Le Grand Prix ISEM 2019 a été attribué à l’unanimité à Romain Laurendeau pour son projet « Mister Nice Guy » traitant des ravages du cannabis de synthèse auprès des jeunes habitants des territoires occupés.

Au delà de la force des premières images présentées, c’est l’angle particulièrement original choisi par Laurendeau pour nous parler du conflit Israelo-paletinien et l’implication totale qu’il nous a habitué à s’imposer dans ses projets qui a convaincu le jury. Ce dernier a été particulièrement sensible à la volonté exprimée par le photographe (déjà remarqué pour son travail sur la jeunesse algérienne avant même la révolution d’avril 2019) de sortir de l’ombre cette génération sacrifiée dans un conflit pourtant ultra médiatisé.

Romain Laurendeau a, avec ce prix, mené à bien un projet « qui raconte l’importance et l’impact de la drogue sur la jeunesse d’Israël et des Territoires occupés. Une autre façon de raconter le conflit et son absurdité, dans une démarche résolument humaniste. »

Quatre autres projets ont été salués par le jury :
Marion Gronier, pour sa série American Monuments, portraits des communautés descendantes des peuples fondateurs des Etats-Unis d’Amérique.
Scarlett Coten, pour sa série Plan américain, sur la masculinité aux Etats-Unis.
Nicola Bertasi pour son travail sur les conséquences de l’Agent Orange au Vietnam
et Julien Chatelin pour sa série Promised Land.

Israéliens et palestiniens vivent côte à côte, parfois entremêlés mais toujours dans des espaces cloisonnés. Presque tout les différencie et pourtant, ces dernières années, la consommation de drogue n’a cessé d’augmenter des deux côtés.

Ces toxicomanes semblent être de plus en plus jeunes et ils ont tous, ou presque tous, été confrontés à la dernière drogue en vogue. Le Mister Nice Guy est un cannabis de synthèse 50 à 100 fois plus puissant que la marijuana et bien plus dangereux. Il se présente sous forme d’herbe sur laquelle ont été pulvérisés des produits divers : acétone, pesticides, speed et parfois même de la mort au rat.
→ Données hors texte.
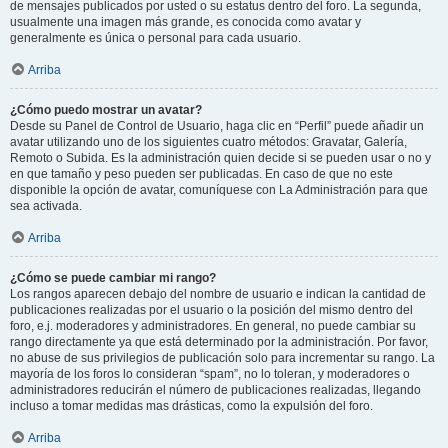
de mensajes publicados por usted o su estatus dentro del foro. La segunda,
usualmente una imagen más grande, es conocida como avatar y
generalmente es única o personal para cada usuario.
Arriba
¿Cómo puedo mostrar un avatar?
Desde su Panel de Control de Usuario, haga clic en “Perfil” puede añadir un
avatar utilizando uno de los siguientes cuatro métodos: Gravatar, Galería,
Remoto o Subida. Es la administración quien decide si se pueden usar o no y
en que tamaño y peso pueden ser publicadas. En caso de que no este
disponible la opción de avatar, comuníquese con La Administración para que
sea activada.
Arriba
¿Cómo se puede cambiar mi rango?
Los rangos aparecen debajo del nombre de usuario e indican la cantidad de
publicaciones realizadas por el usuario o la posición del mismo dentro del
foro, e.j. moderadores y administradores. En general, no puede cambiar su
rango directamente ya que está determinado por la administración. Por favor,
no abuse de sus privilegios de publicación solo para incrementar su rango. La
mayoría de los foros lo consideran “spam”, no lo toleran, y moderadores o
administradores reducirán el número de publicaciones realizadas, llegando
incluso a tomar medidas mas drásticas, como la expulsión del foro.
Arriba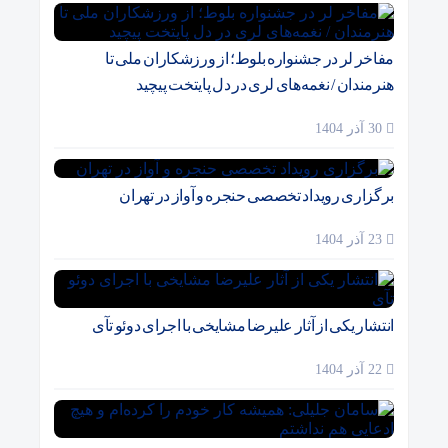
مفاخر لر در جشنواره بلوط؛ از ورزشکاران ملی تا
هنرمندان / نغمه‌های لری در دل پایتخت پیچید
30 آذر 1404
برگزاری رویداد تخصصی حنجره و آواز در تهران
23 آذر 1404
انتشار یکی از آثار علیرضا مشایخی با اجرای دوئو تآی
22 آذر 1404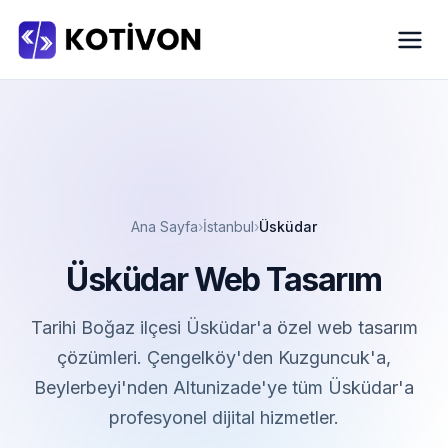
Ana Sayfa
İstanbul
Üsküdar
Üsküdar Web Tasarım
Tarihi Boğaz ilçesi Üsküdar'a özel web tasarım
çözümleri. Çengelköy'den Kuzguncuk'a,
Beylerbeyi'nden Altunizade'ye tüm Üsküdar'a
profesyonel dijital hizmetler.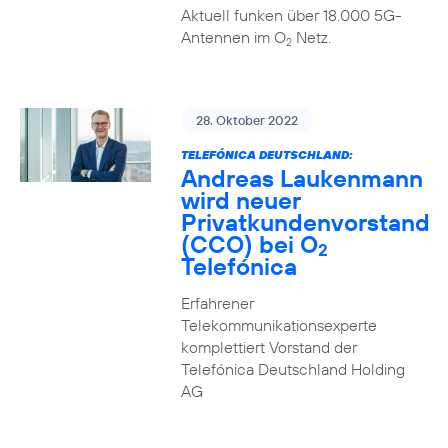
Aktuell funken über 18.000 5G-
Antennen im O
Netz.
2
28. Oktober 2022
TELEFÓNICA DEUTSCHLAND:
Andreas Laukenmann
wird neuer
Privatkundenvorstand
(CCO) bei O
2
Telefónica
Erfahrener
Telekommunikationsexperte
komplettiert Vorstand der
Telefónica Deutschland Holding
AG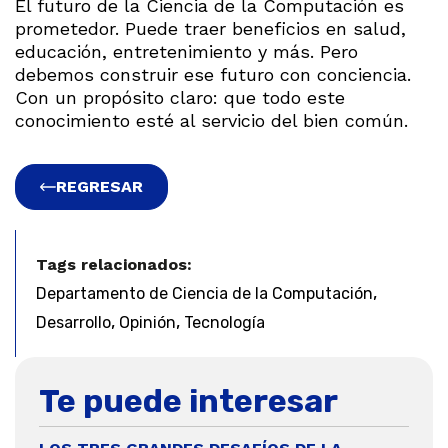
El futuro de la Ciencia de la Computación es
prometedor. Puede traer beneficios en salud,
educación, entretenimiento y más. Pero
debemos construir ese futuro con conciencia.
Con un propósito claro: que todo este
conocimiento esté al servicio del bien común.
REGRESAR
Tags relacionados:
,
Departamento de Ciencia de la Computación
,
,
Desarrollo
Opinión
Tecnología
Te puede interesar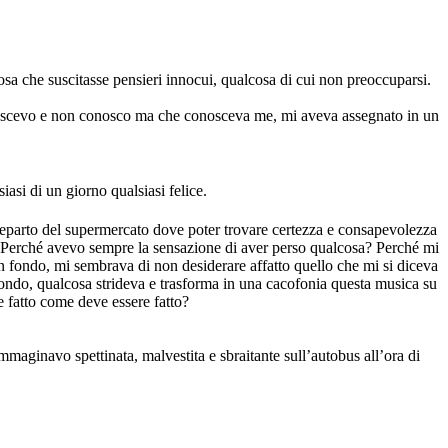
cosa che suscitasse pensieri innocui, qualcosa di cui non preoccuparsi.
noscevo e non conosco ma che conosceva me, mi aveva assegnato in un
iasi di un giorno qualsiasi felice.
parto del supermercato dove poter trovare certezza e consapevolezza
? Perché avevo sempre la sensazione di aver perso qualcosa? Perché mi
in fondo, mi sembrava di non desiderare affatto quello che mi si diceva
fondo, qualcosa strideva e trasforma in una cacofonia questa musica su
 fatto come deve essere fatto?
mmaginavo spettinata, malvestita e sbraitante sull’autobus all’ora di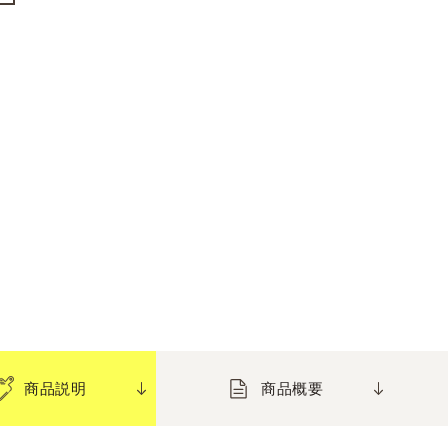
商品説明
商品概要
Le shoot est court et violent et l’addiction peut devenir immédiate. Les conséquences sur la santé sont désastreuses : problèmes de rein et de foie, malaises, états psychiques délirants et paranoïaques, dépression.
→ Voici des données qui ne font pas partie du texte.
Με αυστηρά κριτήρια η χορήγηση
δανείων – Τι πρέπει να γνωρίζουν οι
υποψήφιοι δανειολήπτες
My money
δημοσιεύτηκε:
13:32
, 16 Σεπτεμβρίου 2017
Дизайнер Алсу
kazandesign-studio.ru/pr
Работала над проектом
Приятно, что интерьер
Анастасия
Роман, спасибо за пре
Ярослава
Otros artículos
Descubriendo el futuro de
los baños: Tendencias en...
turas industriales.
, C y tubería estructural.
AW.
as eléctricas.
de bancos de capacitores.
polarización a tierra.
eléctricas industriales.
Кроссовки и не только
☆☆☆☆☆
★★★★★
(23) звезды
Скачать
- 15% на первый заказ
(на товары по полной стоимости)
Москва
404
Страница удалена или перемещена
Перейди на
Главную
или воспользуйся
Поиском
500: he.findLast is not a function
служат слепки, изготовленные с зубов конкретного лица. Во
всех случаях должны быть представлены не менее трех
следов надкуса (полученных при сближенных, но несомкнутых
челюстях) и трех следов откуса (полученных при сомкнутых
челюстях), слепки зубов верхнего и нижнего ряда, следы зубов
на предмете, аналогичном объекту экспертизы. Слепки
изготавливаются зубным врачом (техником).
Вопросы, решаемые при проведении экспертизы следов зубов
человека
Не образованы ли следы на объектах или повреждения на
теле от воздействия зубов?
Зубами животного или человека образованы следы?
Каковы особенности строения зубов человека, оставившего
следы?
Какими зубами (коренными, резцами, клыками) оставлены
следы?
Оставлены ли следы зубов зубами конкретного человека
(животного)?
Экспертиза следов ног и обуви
Le Mister Nice Guy est d'abord entré discrètement dans les Territoires Palestiniens Occupés via Israël où il est resté légal jusqu'en 2013. Il était d'ailleurs très populaire parmi les jeunes conscrits de l'armée israélienne. Depuis son interdiction, les laboratoires ont poussé comme des champignons en Cisjordanie voisine.
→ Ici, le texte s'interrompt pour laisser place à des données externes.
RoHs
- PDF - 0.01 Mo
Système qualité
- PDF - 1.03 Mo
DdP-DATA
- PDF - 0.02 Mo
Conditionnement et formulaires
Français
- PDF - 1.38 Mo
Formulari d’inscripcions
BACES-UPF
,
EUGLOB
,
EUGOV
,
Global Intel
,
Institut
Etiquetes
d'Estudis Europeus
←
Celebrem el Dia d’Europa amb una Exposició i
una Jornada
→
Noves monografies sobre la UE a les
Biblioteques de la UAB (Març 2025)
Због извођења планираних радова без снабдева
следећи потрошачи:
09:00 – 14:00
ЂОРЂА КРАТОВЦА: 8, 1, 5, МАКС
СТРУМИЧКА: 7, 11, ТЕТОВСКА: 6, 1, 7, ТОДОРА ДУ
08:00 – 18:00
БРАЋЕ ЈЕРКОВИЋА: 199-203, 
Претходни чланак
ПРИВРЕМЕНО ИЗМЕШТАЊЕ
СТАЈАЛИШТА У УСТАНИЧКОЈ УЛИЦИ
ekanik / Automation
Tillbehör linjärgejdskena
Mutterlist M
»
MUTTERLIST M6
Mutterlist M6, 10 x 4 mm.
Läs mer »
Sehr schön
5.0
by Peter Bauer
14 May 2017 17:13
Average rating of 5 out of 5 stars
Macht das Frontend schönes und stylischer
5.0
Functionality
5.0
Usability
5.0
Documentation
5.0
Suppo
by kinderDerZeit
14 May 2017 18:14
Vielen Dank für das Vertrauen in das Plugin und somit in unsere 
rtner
Plus d'un Palestinien sur cinquante vit avec une très forte dépendance à la drogue, selon une étude récente de l'Institut national palestinien de la santé publique. Au moins cinq fois plus prendraient de la drogue occasionnellement. Des chiffres largement sous-estimés dans une société où ces questions sont extrêmement taboues.

Aujourd'hui, ce sont les jeunes désœuvrés des camps de réfugiés et des zones B, ces zones sans véritable autorité policière, qui sont touchés de plein fouet.

Ce travail documentaire se veut une autre façon de rendre compte du conflit et de son absurdité, loin de toute considération politique ou morale, dans une approche profondément humaniste.

BIOGRAPHIE

Après une formation de photographe, Romain contracte un Kératocone, une maladie qui déforme progressivement ses cornées. Pendant ces années de maladie, il explore l'intime, au travers de séries introspectives se nourrissant de ses doutes.

En 2009, une transplantation de cornée lui sauve la vue. C'est une libération. Il est alors submergé par une soif de liberté et de l'envie de comprendre le monde. Depuis, Il n’a de cesse de voyager afin de documenter la condition humaine sous tous ces aspects sociaux, économiques et politiques. Pendant 3 ans, il réalise au Sénégal des sujets remarqués notamment sur les chercheurs d’or qui lui vaut plusieurs prix et une exposition à Paris et au Japon.

La même année, son sujet sur les élections au Sénégal sera sélectionné au Prix Bayeux-Calvados des Correspondants de guerre.

Depuis 2014, il mène un travail de fond et au long cours, sur un pays assez peu couvert par la presse française, l’Algérie. S’intéressant principalement à une jeunesse algérienne qui s'ennuie, pris entre le poids d'une histoire qu'elle n'a pas choisi et un avenir qu'elle pense inexistant, Il obtient le prix AFD, le prix Camille Lepage, le prix Roger Pic et le prix Pierre et Alexandra Boulat pour son travail en Algérie. Il est également projeté au festival Visa pour l'image en 2015 et 2016, et plusieurs fois exposé.